The answer is all of the data repeated exactly, with each picture omitted.

### EXERCISE MATERIAL ###

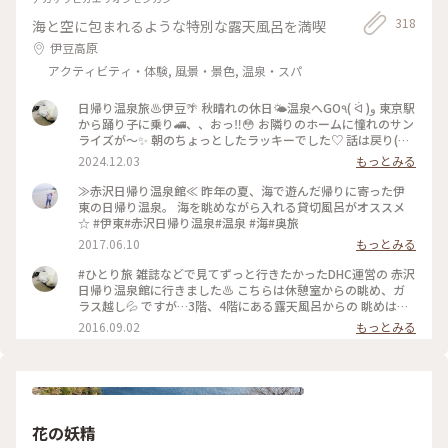
318
海と空に包まれるような特別な露天風呂を満喫
伊豆高原
アクティビティ・体験, 風景・景色, 温泉・スパ
日帰り温泉旅♨️伊豆🌴 秋晴れの休日🌤️温泉へGO٩( ᐛ )و 東京駅
から踊り子に乗り🚄、、おっ‼️😳 お隣りのホームに憧れのサン
ライズが〜✨ 朝のちょっとしたラッキーでした♡ 話は戻り(笑)
踊り子号で伊豆高原駅へ🚉 そして赤沢日帰り温泉館に♨️ ここ
2024.12.03
もっとみる
は私のひとり旅初めての場所😊 当時も日帰りでしたが、とて
も楽しかったので その後旅にハマってしまいました😂 絶景の
≫赤沢日帰り温泉館≪ 昨年の夏、海で遊んだ帰りに寄った伊
インフィニティ露天でキラキラの海を 眺めながら思い出に浸
東の日帰り温泉。 海を眺めながら入れる貸切風呂がオススメ
っていました😌♨️ お風呂はもちろん📷✖️なので、写真はロビー
☆ #伊東#赤沢日帰り温泉#温泉 #海#奥旅
からの相模湾です🌊🛥️ ここの温泉はお湯👍眺め👍清潔感👍駅
2017.06.10
もっとみる
から 送迎バスあり🚌でなかなか良いですょ💯 #秋の彩り #ベス
トトリップ2024 #赤沢日帰り温泉館#DHC#赤沢温泉 #伊豆高原
#ひとり旅 雑誌などで見てずっと行きたかったDHC運営の 赤沢
駅#特急踊り子#シャトルバス #食事処#ランチ#駿河湾#インフ
日帰り温泉館に行きました♨️ こちらは休憩室からの眺め、ガ
ィニティ風呂 #露天風呂#絶景#サンライズ瀬戸出雲#東京駅 #
ラス越し💦 ですが…3階、4階にある露天風呂からの 眺めは絶
ことりっぷ伊豆
景の一言❗️ 伊豆の海が水平線まで見渡せます😆 上野東京ライン
2016.09.02
もっとみる
のお陰で熱海まで行けて、 その先の伊豆半島まで日帰りひとり
旅が 出来る世の中に感謝です (笑)
花の妖精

###

ANSWER BELOW
318
海と空に包まれるような特別な露天風呂を満喫
伊豆高原
アクティビティ・体験, 風景・景色, 温泉・スパ
日帰り温泉旅♨️伊豆🌴 秋晴れの休日🌤️温泉へGO٩( ᐛ )و 東京駅
から踊り子に乗り🚄、、おっ‼️😳 お隣りのホームに憧れのサン
ライズが〜✨ 朝のちょっとしたラッキーでした♡ 話は戻り(笑)
踊り子号で伊豆高原駅へ🚉 そして赤沢日帰り温泉館に♨️ ここ
2024.12.03
もっとみる
は私のひとり旅初めての場所😊 当時も日帰りでしたが、とて
も楽しかったので その後旅にハマってしまいました😂 絶景の
≫赤沢日帰り温泉館≪ 昨年の夏、海で遊んだ帰りに寄った伊
インフィニティ露天でキラキラの海を 眺めながら思い出に浸
東の日帰り温泉。 海を眺めながら入れる貸切風呂がオススメ
っていました😌♨️ お風呂はもちろん📷✖️なので、写真はロビー
☆ #伊東#赤沢日帰り温泉#温泉 #海#奥旅
からの相模湾です🌊🛥️ ここの温泉はお湯👍眺め👍清潔感👍駅
2017.06.10
もっとみる
から 送迎バスあり🚌でなかなか良いですょ💯 #秋の彩り #ベス
トトリップ2024 #赤沢日帰り温泉館#DHC#赤沢温泉 #伊豆高原
#ひとり旅 雑誌などで見てずっと行きたかったDHC運営の 赤沢
駅#特急踊り子#シャトルバス #食事処#ランチ#駿河湾#インフ
日帰り温泉館に行きました♨️ こちらは休憩室からの眺め、ガ
ィニティ風呂 #露天風呂#絶景#サンライズ瀬戸出雲#東京駅 #
ラス越し💦 ですが…3階、4階にある露天風呂からの 眺めは絶
ことりっぷ伊豆
景の一言❗️ 伊豆の海が水平線まで見渡せます😆 上野東京ライン
2016.09.02
もっとみる
のお陰で熱海まで行けて、 その先の伊豆半島まで日帰りひとり
旅が 出来る世の中に感謝です (笑)
花の妖精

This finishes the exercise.